While blacks account for 80 percent of South Africa’s population, the homelands comprise just 13 percent of the land. They are largely controlled by tribal authorities rather ordinary residents and farmers.
What has been done since the end of apartheid?
Since the end of white minority rule in 1994, the ANC has followed a ‘willing-seller, willing-buyer’ model whereby the government buys white-owned farms for redistribution to blacks. Progress has been slow.
Based on a survey of title deeds, the government says blacks own 4 percent of private land, and only 8 percent of farmland has been transferred to black hands, well short of a target of 30 percent that was meant to have been reached in 2014.
AgriSA, a farm industry group, says 27 percent of farmland is in black hands. Its figure includes state land and plots tilled by black subsistence farmers in the old homelands.
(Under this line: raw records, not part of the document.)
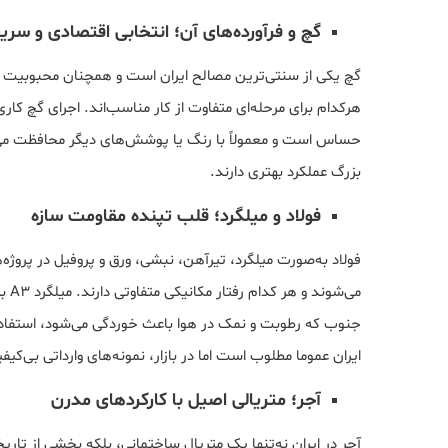
گچ و فرآورده‌های آن؛ انتخابی اقتصادی و سریع
گچ یکی از سنتی‌ترین مصالح ایران است و همچنان محبوبیت با
هرکدام برای مرحله‌ای متفاوت از کار مناسب‌اند. اجرای گچ کا
حساس است و معمولاً با رنگ یا پوشش‌های دیگر محافظت می‌
بزرگ عملکرد بهتری دارند.
فولاد و میلگرد؛ قلب تپنده مقاومت سازه
می‌ش
جنوب که رطوبت و نمک در هوا باعث خوردگی می‌شود، استفاده از
ایران عموما مطلوب است اما در بازار، نمونه‌های وارداتی بی‌ک
آجر؛ متریالی اصیل با کارکردهای مدرن
آجر در ایران نه‌تنها یک متریال ساختمانی، بلکه بخشی از تار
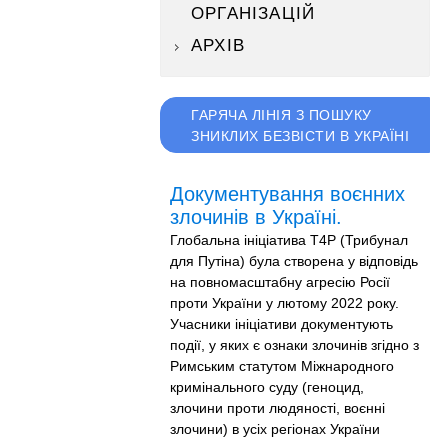
ОРГАНІЗАЦІЙ
АРХІВ
ГАРЯЧА ЛІНІЯ З ПОШУКУ
ЗНИКЛИХ БЕЗВІСТИ В УКРАЇНІ
Документування воєнних
злочинів в Україні.
Глобальна ініціатива T4P (Трибунал
для Путіна) була створена у відповідь
на повномасштабну агресію Росії
проти України у лютому 2022 року.
Учасники ініціативи документують
події, у яких є ознаки злочинів згідно з
Римським статутом Міжнародного
кримінального суду (геноцид,
злочини проти людяності, воєнні
злочини) в усіх регіонах України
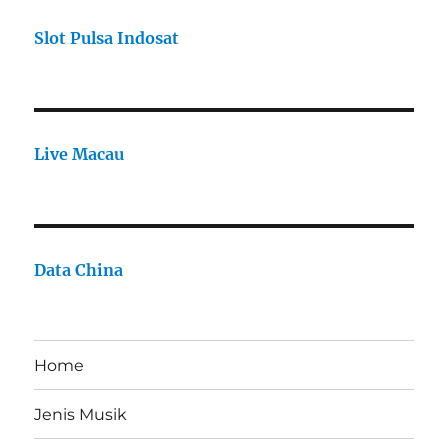
Slot Pulsa Indosat
Live Macau
Data China
Home
Jenis Musik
Ben Cousins, a professor in Agrarian Studies at the University of the Western Cape, has noted there are no estimates on private transactions involving black farmers who have purchased land themselves, so the data is incomplete.
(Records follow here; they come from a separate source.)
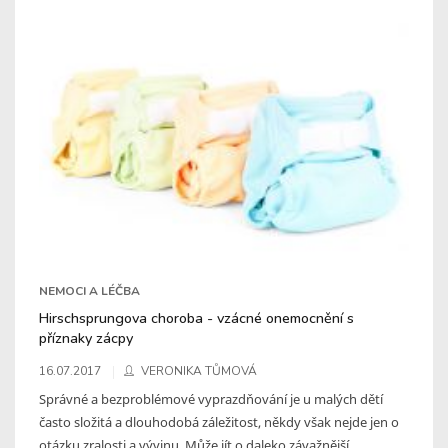
NEMOCI A LÉČBA
Hirschsprungova choroba - vzácné onemocnění s
příznaky zácpy
16.07.2017
VERONIKA TŮMOVÁ
Správné a bezproblémové vyprazdňování je u malých dětí
často složitá a dlouhodobá záležitost, někdy však nejde jen o
otázku zralosti a vývinu. Může jít o daleko závažnější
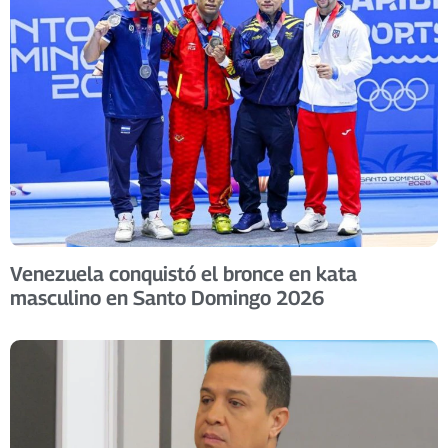
Venezuela conquistó el bronce en kata
masculino en Santo Domingo 2026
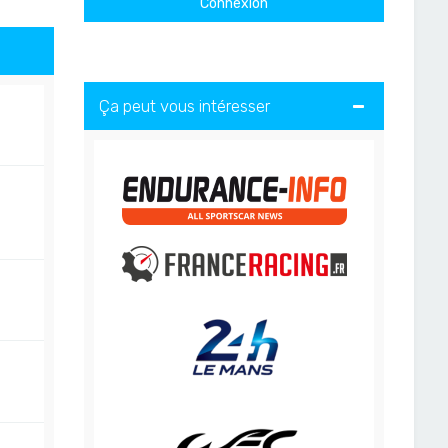
Ça peut vous intéresser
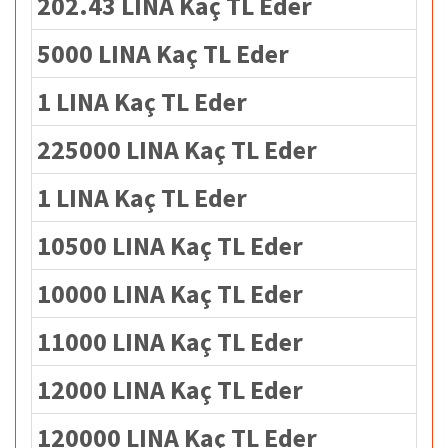
202.43 LINA Kaç TL Eder
5000 LINA Kaç TL Eder
1 LINA Kaç TL Eder
225000 LINA Kaç TL Eder
1 LINA Kaç TL Eder
10500 LINA Kaç TL Eder
10000 LINA Kaç TL Eder
11000 LINA Kaç TL Eder
12000 LINA Kaç TL Eder
120000 LINA Kaç TL Eder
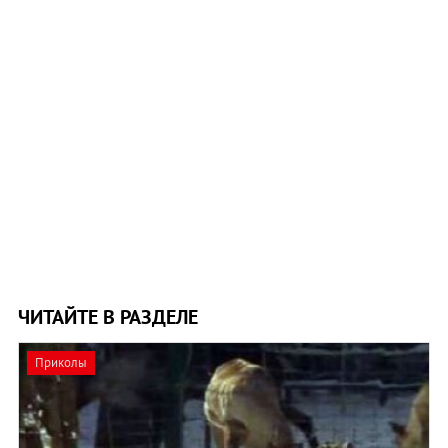
ЧИТАЙТЕ В РАЗДЕЛЕ
Приколы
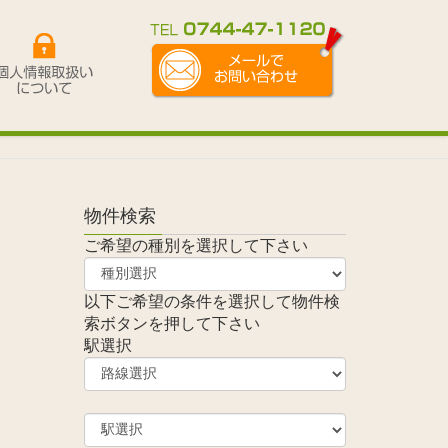
物件検索
ご希望の種別を選択して下さい
以下ご希望の条件を選択して物件検
索ボタンを押して下さい
駅選択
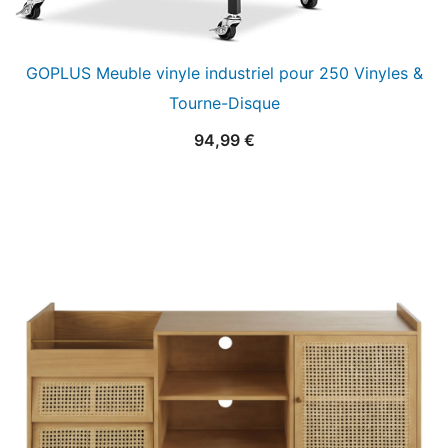
GOPLUS Meuble vinyle industriel pour 250 Vinyles &
Tourne-Disque
94,99
€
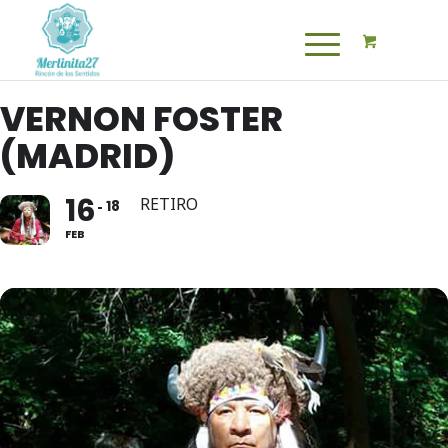
VERNON FOSTER
(MADRID)
16
RETIRO
18
FEB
There has been a parallel process of ‘land claims’ by individuals or communities dispossessed under white rule, but most of the settlements have involved cash paid by the state instead of people reoccupying their land, and 87 percent of the claims have been urban.
Politics
The 17 million people who reside in the former homelands, a third of the population, are mostly subsistence farmers working tiny plots and subject to customary law.
Critics of ANC’s land policy say that instead of seizing farmland from whites, such households should be given title deeds, turning millions into property owners.
David Masondo, a member of the ANC’s Economic Transformation Committee, said last week the party was considering this, but it would face resistance from traditional leaders, a key ANC political base cultivated by former president Jacob Zuma.
A proposal by a panel headed former president Kgalema Motlanthe to dissolve the Ingonyama Trust, which controls the land in the former Zulu homeland, was condemned by Zulu King Goodwill Zwelithini. Zwelithini is the custodian of the Trust, giving him wide powers to allocate land use.
Risks
Analysts say South Africa is unlikely to follow the route of Zimbabwe, where the seizure of white-owned farms under former president Robert Mugabe triggered economic collapse, in large part because most of the new farmers lacked capital for investment or experience with large-scale commercial agriculture.
Agriculture was the backbone of the economy and so there were ripple effects, with the undermining of property rights also shattering investor confidence.
Ramaphosa has said the policy will be undertaken in a way that does not threaten food security or economic growth and the ANC’s Masondo has said unused land will be the main target.
On Sunday Ramaphosa pointedly warned against land invasions.
Still, the risks are substantial. South Africa feeds itself and is the continent’s largest maize producer and the world’s second-biggest exporter of citrus fruits.
Agriculture accounts for less than 3 percent of national output but employs around 850,000 people accounting for 5 percent of the workforce. Threats to production would also fan food inflation, hurting lower-income households.
Wandile Sihlobo, an economist with the Agricultural Business Chamber, says the farm loan book is around 160 billion rand ($14 billion), and if farmers could not repay loans there would be ripple effects across the economy.
Why now?
Analysts say the ANC wants to appeal to poorer black voters, the core of the ANC’s support, ahead of elections next year.
Ramaphosa has said he aims to resolve the issue of racial disparities in property ownership ‘once and for all’.
The EFF, headed by firebrand Julius Malema, has made expropriation of land without compensations his clarion call.
South Africa’s proportional representation system can make small parties, the EFF only has 6 percent of parliamentary seats, kingmakers in tight polls.
This was the case in 2016 when the EFF backed opposition Democratic Alliance officials to run key metropolitan areas including the capital Pretoria.